NeST VNN
1. Park, S., Silva, E., Singhal, A. et al. A deep learning model of tumor cell architecture elucidates response and resistance to CDK4/6 inhibitors. Nat Cancer (2024). https://doi.org/10.1038/s43018-024-00740-1
Cell feature files
Genetic alteration data: a panel of 718 clinical genes was assembled from the union of genes assessed by FoundationOne CDx, Tempus xT, PALOMA-3 trial or Project GENIE, each of which assesses mutations and/or copy number aberrations. To compile genotypes for all cell lines, non-synonymous coding mutations and copy number alterations were extracted for the 718 clinical panel genes from the Cancer Cell Line Encyclopedia. 1
gene2ind.txt:A tab-delimited file where the 1st column is index of genes and the 2nd column is the name of genes.
0 ABCB1 1 ABCC3 2 ABL1
cell2ind.txt:A tab-delimited file where the 1st column is index of cells and the 2nd column is the name of cells (genotypes).
0 201T_LUNG 1 22RV1_PROSTATE 2 2313287_STOMACH
cell2mutation.txt:A comma-delimited file where each row has 718 binary values indicating each gene is mutated (1) or not (0). The column index of each gene should match with those in gene2ind.txt file. The line number should match with the indices of cells in cell2ind.txt file.
0,0,1,0,0,0.. 0,0,0,0,1,0.. 0,0,0,0,0,0..
cell2cndeletion.txt:A comma-delimited file where each row has 718 binary values indicating copy number deletion (1) (0 for no copy number deletion).
0,0,0,0,0,0.. 0,1,0,0,0,0.. 0,0,0,0,1,0..
cell2amplification.txt:A comma-delimited file where each row has 718 binary values indicating copy number amplification (1) (0 for no copy number amplification).

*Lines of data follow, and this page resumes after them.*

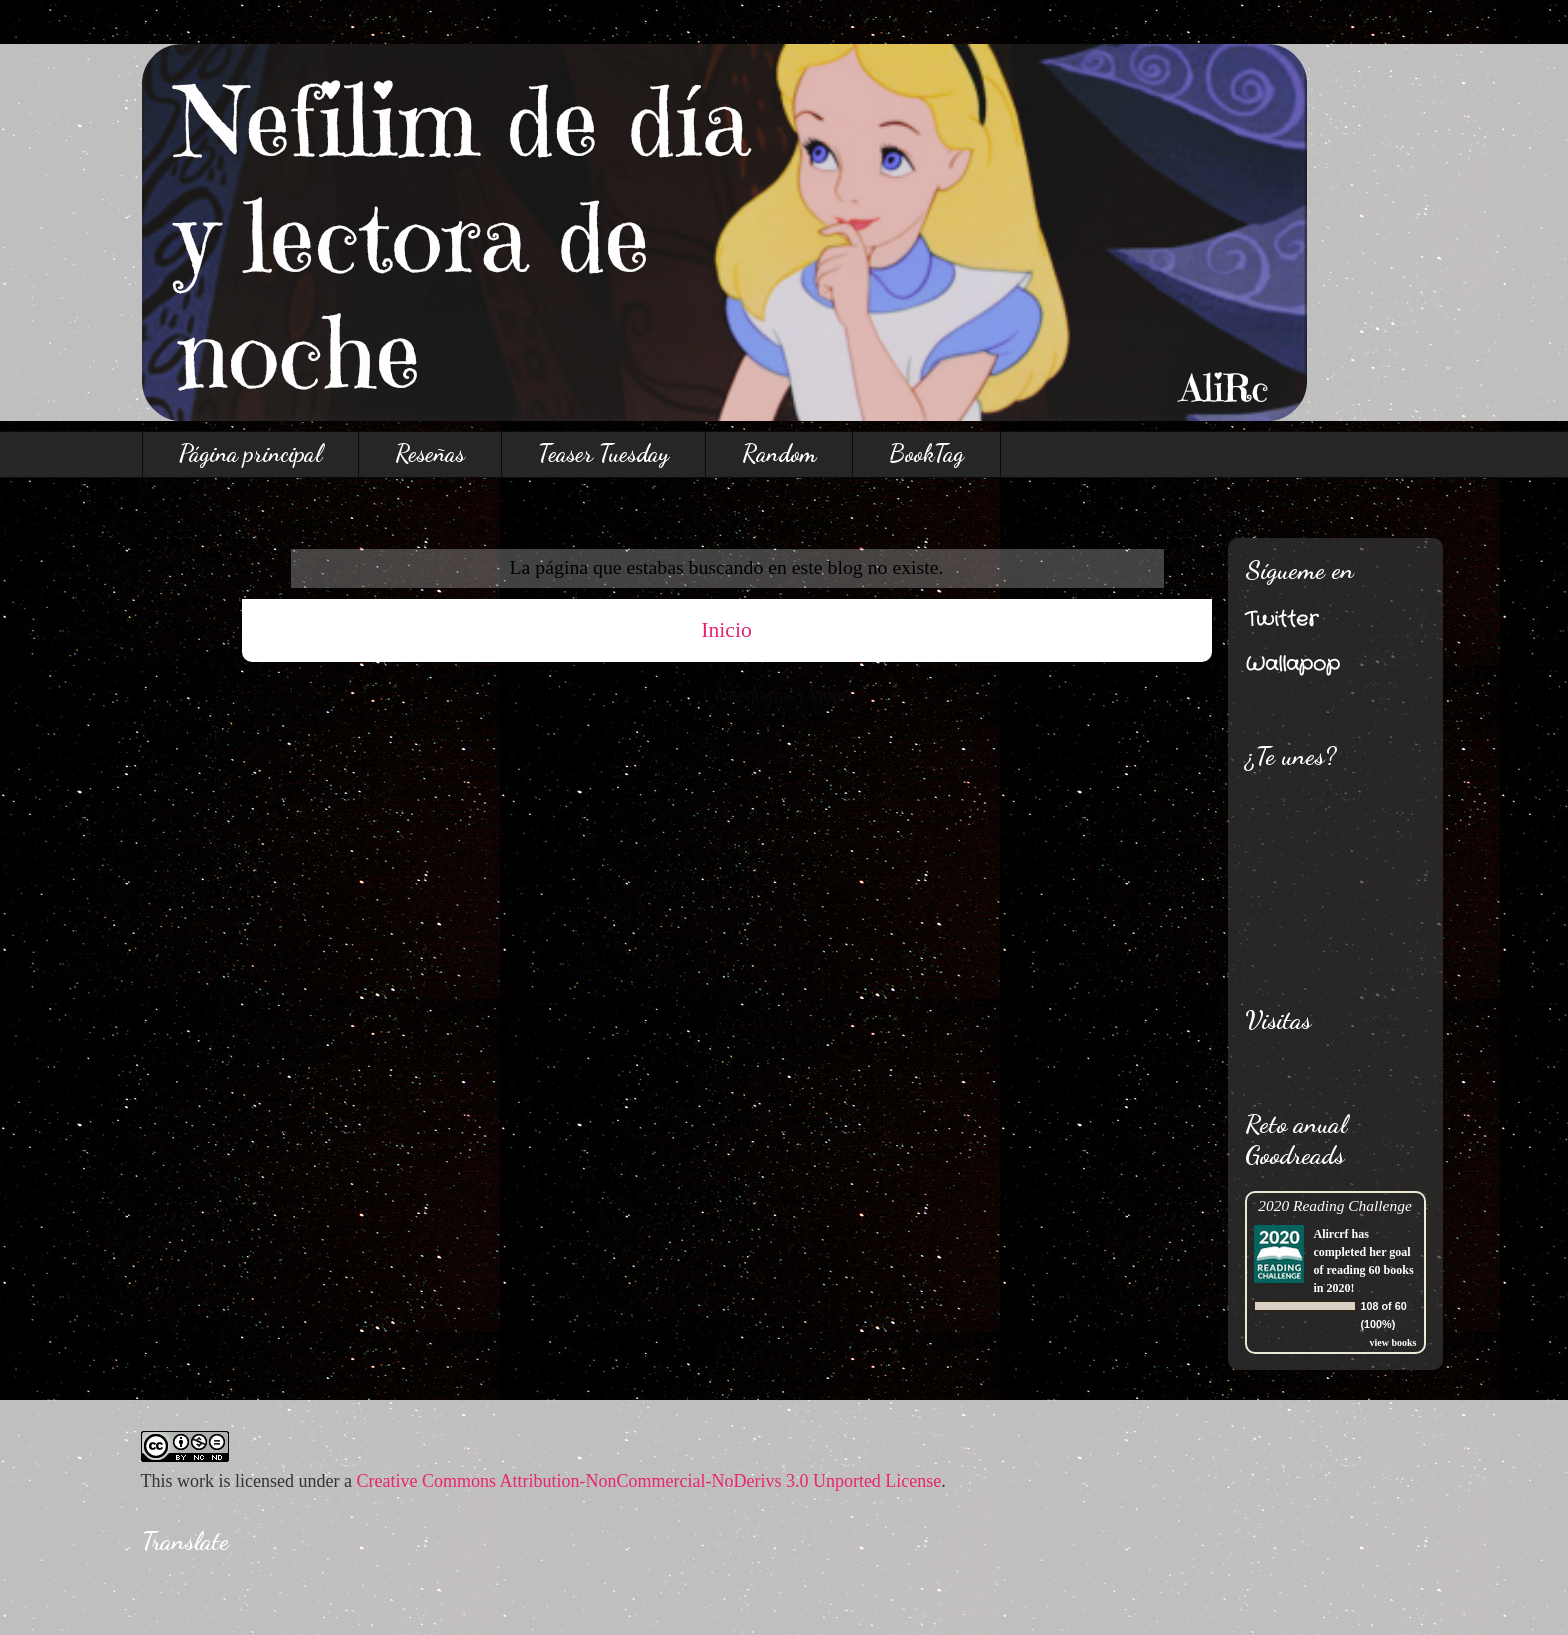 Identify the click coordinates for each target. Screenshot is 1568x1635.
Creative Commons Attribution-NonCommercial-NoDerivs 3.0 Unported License (648, 1481)
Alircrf (1331, 1234)
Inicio (726, 630)
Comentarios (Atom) (777, 695)
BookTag (926, 453)
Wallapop (1292, 664)
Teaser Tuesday (603, 453)
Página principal (250, 453)
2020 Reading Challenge (1335, 1205)
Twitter (1281, 619)
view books (1393, 1342)
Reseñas (430, 453)
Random (779, 453) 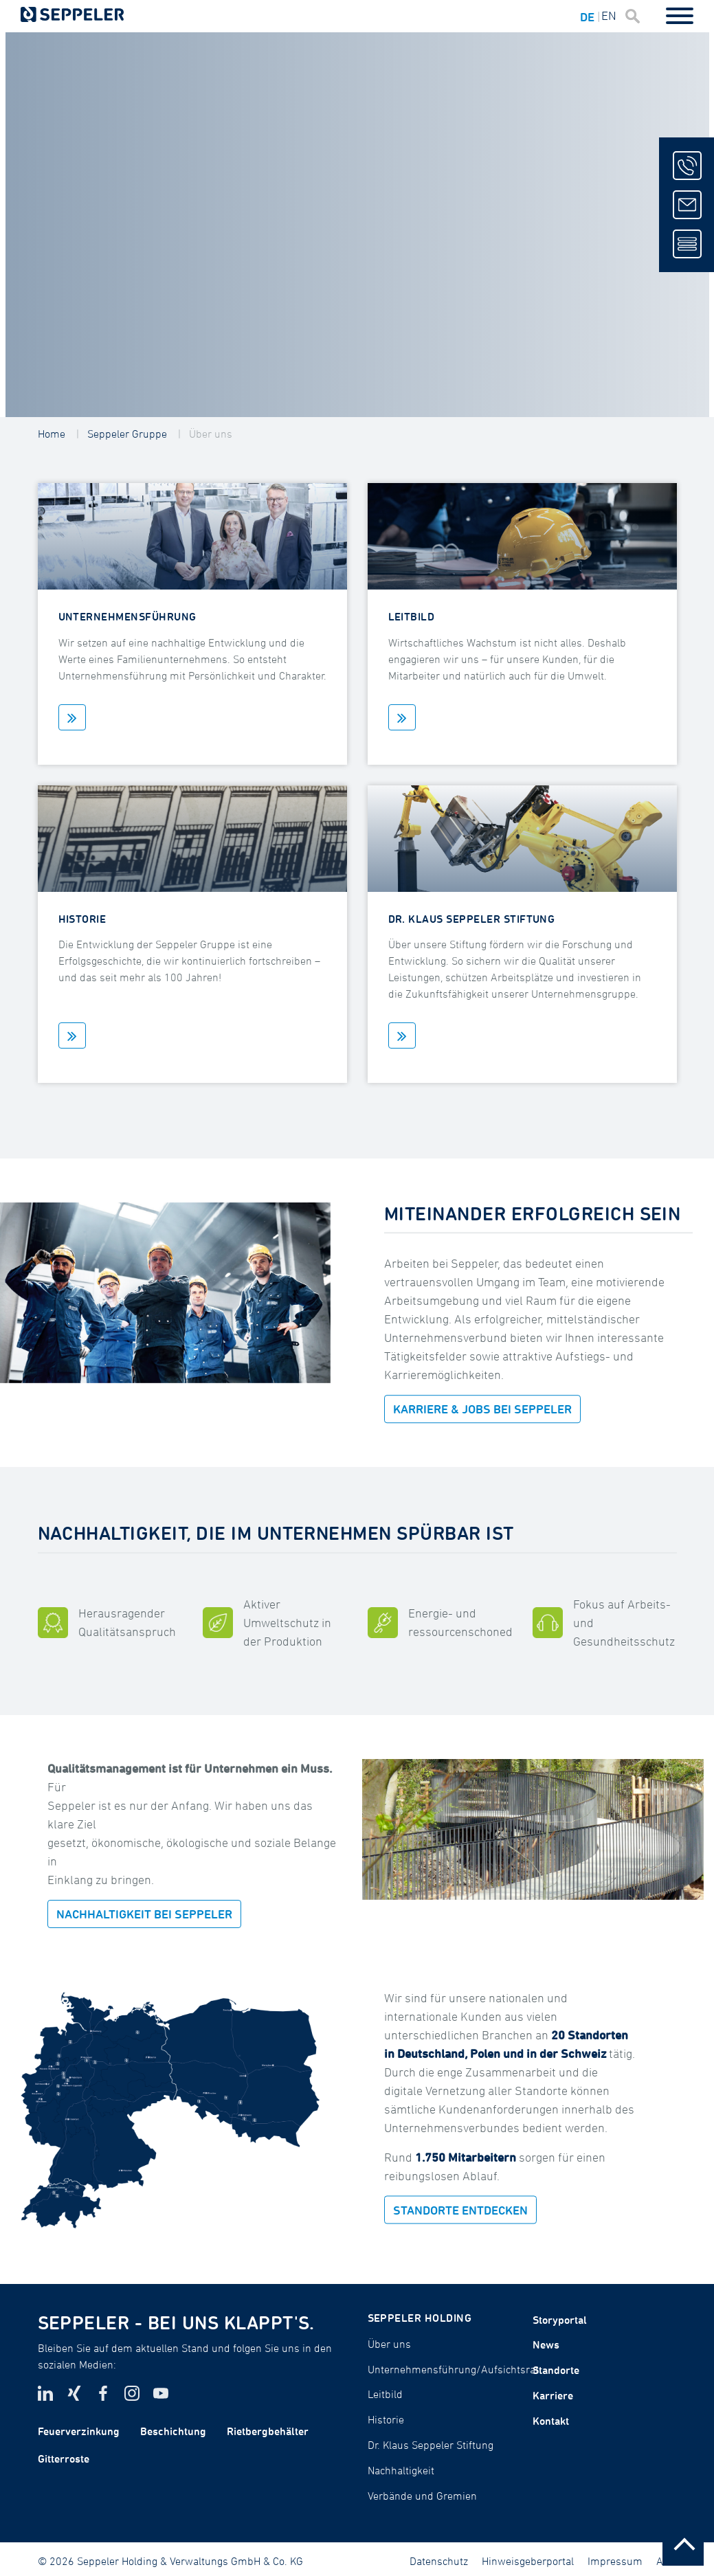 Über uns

0,0,0,0,0,0.. 0,0,0,1,0,0.. 0,1,0,0,0,0..
Training
Drug response data were obtained by harmonizing the Cancer Therapeutics Response Portal (CTRP) and Genomics of Drug Sensitivity in Cancer (GDSC) databases. 1
The data from the two datasets were harmonized as follows. Drug information: each molecule’s published name, synonym or SMILES (Simplified Molecular Input Line Entry System) string was queried using PubChemPy. The associated InChIKey was extracted and used to identify duplicate drugs (within or between datasets). Cell viability data: for CTRP, the vehicle control-normalized average percent viability files were used. 1
training_data.txt:A tab-delimited file containing all data points that you want to use to train the model. The 1st column is identification of cells (genotypes), the 2nd column is a SMILES string of the drug and the 3rd column is an observed drug response in a floating point number, and the 4th column is source where the data was obtained from.
HS633T_SOFT_TISSUE CC1=C(C(=O)N(C2=NC(=NC=C12)NC3=NC=C(C=C3)N4CCNCC4)C5CCCC5)C(=O)C 0.6695136077442607 GDSC2 KINGS1_CENTRAL_NERVOUS_SYSTEM CC1=C(C(=O)N(C2=NC(=NC=C12)NC3=NC=C(C=C3)N4CCNCC4)C5CCCC5)C(=O)C 0.6444092636032414 GDSC1
hierarchy.cx2:Hierarchy in HCX format used to create a visible neural network.
Prediction
test_data.txt:A tab-delimited file containing all data points that you want to estimate drug response for. The 1st column is identification of cells (genotypes), the 2nd column is a SMILES string of the drug and the 3rd column is an observed drug response in a floating point number, and the 4th column is source where the data was obtained from.
EW24_BONE CC1=C(C(=O)N(C2=NC(=NC=C12)NC3=NC=C(C=C3)N4CCNCC4)C5CCCC5)C(=O)C 0.98852067122827 GDSC1 OCILY7_HAEMATOPOIETIC_AND_LYMPHOID_TISSUE CC1=C(C(=O)N(C2=NC(=NC=C12)NC3=NC=C(C=C3)N4CCNCC4)C5CCCC5)C(=O)C 0.2728634745574858 GDSC1
model_final.pt:The trained model.
Annotation
rlipp.out:File with interpretation scores of the predictions made by VNN model. Disease column is optional.
Term P_rho P_pval C_rho C_pval RLIPP Disease NEST 9.99800e-01 0.00000e+00 9.33000e-01 4.10702e-147 1.07150e+00 Leukemia NEST:6 7.71750e-01 7.47000e-64 7.58600e-01 1.36101e-61 1.01750e+00 Leukemia NEST:58 6.44850e-01 1.44552e-38 6.62900e-01 1.62600e-40 9.73000e-01 Leukemia
hierarchy.cx2:Hierarchy in HCX format that will be annotated with interpretation results that will help determine importance of the subsystems in the hierarchical network.